En su vida personal fue un hombre incapaz de establecer ligas afectivas profundas. Sus amigos varones conocían una faceta superficial de su personalidad. Con las mujeres se involucraba siempre y cuando no sintiera amenazada su independencia. Con sus hijos, si bien afectuoso y responsable, tendía a ser lejano.
La compleja personalidad de Einstein explica su genialidad. A riesgo de simplificar, parece que mientras los grandes físicos de su tiempo reverenciaban la figura de Newton y sus teorías las tenían como palabra revelada y dogma, Albert no tenía empacho en cuestionarlas mediante razonamientos –en este contexto– casi heréticos. Su rechazo a todo autoritarismo le permitió incursionar en terrenos, digamos, “prohibidos” y así dar nuevas soluciones a viejos problemas.
Walter Isaacson escribió una monumental biografía de este genio, Einstein. Su vida y su universo. Este libro minucioso, erudito y divertido, permite al mortal común y corriente seguir los pasos de quien una vez se dijo fue “El pensador más original en la historia de la Humanidad”. Algunos extractos:
“Durante toda su vida, Einstein conservaría la intuición y el asombro de un niño […] ‘Las personas como nosotros no envejecen’ escribió a un amigo ya avanzada su vida. Nunca dejamos de asistir como niños curiosos al gran misterio en el que fuimos colocados.
La impertinencia de Einstein lo metió en problemas con Jean Pernet, el profesor del Instituto Politécnico a cargo de los ejercicios y experimentos de laboratorio. En la materia ‘Experimentos en física para principiantes’, Pernet le dio a Einstein un 1, la más baja calificación posible, ganándose así la distinción histórica de haber reprobado a Einstein en un curso de física.

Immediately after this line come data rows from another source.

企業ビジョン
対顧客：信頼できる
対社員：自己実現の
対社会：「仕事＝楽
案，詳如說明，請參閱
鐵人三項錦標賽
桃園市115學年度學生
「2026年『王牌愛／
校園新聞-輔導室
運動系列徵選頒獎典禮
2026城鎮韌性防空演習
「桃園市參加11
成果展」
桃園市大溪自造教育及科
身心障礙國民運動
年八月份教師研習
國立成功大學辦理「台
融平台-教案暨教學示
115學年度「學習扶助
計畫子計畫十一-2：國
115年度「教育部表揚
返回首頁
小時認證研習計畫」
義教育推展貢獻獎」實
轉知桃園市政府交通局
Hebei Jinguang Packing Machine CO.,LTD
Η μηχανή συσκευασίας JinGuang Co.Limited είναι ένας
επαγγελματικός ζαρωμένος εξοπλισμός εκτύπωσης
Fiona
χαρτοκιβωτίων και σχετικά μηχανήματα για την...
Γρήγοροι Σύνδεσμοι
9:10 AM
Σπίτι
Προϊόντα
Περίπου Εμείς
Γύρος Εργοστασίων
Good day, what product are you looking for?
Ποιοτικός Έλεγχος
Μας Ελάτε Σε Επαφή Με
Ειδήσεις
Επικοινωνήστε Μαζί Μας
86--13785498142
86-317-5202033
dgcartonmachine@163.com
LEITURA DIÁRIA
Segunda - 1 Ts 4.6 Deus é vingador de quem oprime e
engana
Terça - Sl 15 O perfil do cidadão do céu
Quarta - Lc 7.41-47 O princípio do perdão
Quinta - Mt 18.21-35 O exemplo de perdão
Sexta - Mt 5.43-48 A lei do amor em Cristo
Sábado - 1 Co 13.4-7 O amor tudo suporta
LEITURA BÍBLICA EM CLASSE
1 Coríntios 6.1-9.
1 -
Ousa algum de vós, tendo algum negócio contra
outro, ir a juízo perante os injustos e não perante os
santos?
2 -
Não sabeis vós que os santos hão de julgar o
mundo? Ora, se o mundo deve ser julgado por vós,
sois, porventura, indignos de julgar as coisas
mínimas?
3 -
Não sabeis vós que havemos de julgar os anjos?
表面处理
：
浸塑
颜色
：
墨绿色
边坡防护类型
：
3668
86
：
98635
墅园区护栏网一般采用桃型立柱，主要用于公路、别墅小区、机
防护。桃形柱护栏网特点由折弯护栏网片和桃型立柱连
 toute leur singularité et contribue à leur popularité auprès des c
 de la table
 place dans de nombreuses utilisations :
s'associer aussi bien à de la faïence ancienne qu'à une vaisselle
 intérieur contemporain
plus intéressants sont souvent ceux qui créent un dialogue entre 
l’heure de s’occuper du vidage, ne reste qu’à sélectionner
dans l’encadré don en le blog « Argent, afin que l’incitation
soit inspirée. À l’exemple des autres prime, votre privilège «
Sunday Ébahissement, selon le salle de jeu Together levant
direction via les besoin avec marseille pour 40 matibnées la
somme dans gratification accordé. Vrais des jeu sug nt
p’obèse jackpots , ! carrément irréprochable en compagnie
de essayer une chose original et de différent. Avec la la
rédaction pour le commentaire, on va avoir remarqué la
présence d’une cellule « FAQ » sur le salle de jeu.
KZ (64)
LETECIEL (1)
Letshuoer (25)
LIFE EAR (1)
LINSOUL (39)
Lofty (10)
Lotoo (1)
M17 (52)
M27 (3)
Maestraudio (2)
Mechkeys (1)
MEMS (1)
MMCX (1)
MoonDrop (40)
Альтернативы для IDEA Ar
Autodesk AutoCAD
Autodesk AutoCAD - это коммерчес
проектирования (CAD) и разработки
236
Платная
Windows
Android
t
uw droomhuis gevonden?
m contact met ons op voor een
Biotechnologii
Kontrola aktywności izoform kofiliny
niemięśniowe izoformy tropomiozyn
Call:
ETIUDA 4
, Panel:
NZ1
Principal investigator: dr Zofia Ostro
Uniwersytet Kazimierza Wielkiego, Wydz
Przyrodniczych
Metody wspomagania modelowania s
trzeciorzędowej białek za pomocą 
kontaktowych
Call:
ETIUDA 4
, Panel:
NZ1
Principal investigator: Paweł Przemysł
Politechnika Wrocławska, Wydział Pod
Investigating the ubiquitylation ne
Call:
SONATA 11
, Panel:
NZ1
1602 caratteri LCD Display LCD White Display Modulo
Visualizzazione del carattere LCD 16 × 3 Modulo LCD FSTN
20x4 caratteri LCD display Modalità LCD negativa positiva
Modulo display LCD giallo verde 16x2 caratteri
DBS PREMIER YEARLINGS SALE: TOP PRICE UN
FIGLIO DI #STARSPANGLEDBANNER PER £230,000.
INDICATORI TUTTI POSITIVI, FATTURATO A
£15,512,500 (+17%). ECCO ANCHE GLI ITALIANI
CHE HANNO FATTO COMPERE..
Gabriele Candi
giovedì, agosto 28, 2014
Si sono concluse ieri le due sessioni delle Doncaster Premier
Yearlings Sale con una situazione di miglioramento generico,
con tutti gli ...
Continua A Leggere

Creía que el requisito básico de la educación era la libertad intelectual […] Cerca del final de su vida, el Departamento de Educación de Nueva York le preguntó en qué materias se debían empeñar las escuelas. ‘En la enseñanza de la historia’, respondió. ‘Deben organizarse amplias discusiones sobre la obra de personajes que beneficiaron a la humanidad gracias a su independencia de carácter y de juicio’. […] ‘Es importante promover el individualismo’ dijo. ‘Pues sólo los individuos producen ideas nuevas’. ‘La obediencia ciega a la autoridad es la principal enemiga de la verdad’. […] ‘Una carrera académica que obliga a producir gran cantidad de escritos científicos genera el peligro de la superficialidad intelectual’.
Su éxito fue consecuencia de su capacidad para poner en tela de juicio ‘lo sabido’, de su constante reto a la autoridad y de su capacidad de asombro ante misterios que nada decían a otros.”
Todos podemos encontrar inspiración en la vida de este hombre, que además fue un incansable pacifista. En lo personal no deja de maravillarme cómo abordó el inquietante enigma de los límites del Universo y explicó, con la brillante y sencilla metáfora de los hombres bidimensionales en su mundo bidimensional, la curvatura del espacio. No es que hoy duerma más tranquilo por ello, pero al menos ya puedo ver las estrellas sin esa sensación de vacío que parecía arrancarme el corazón.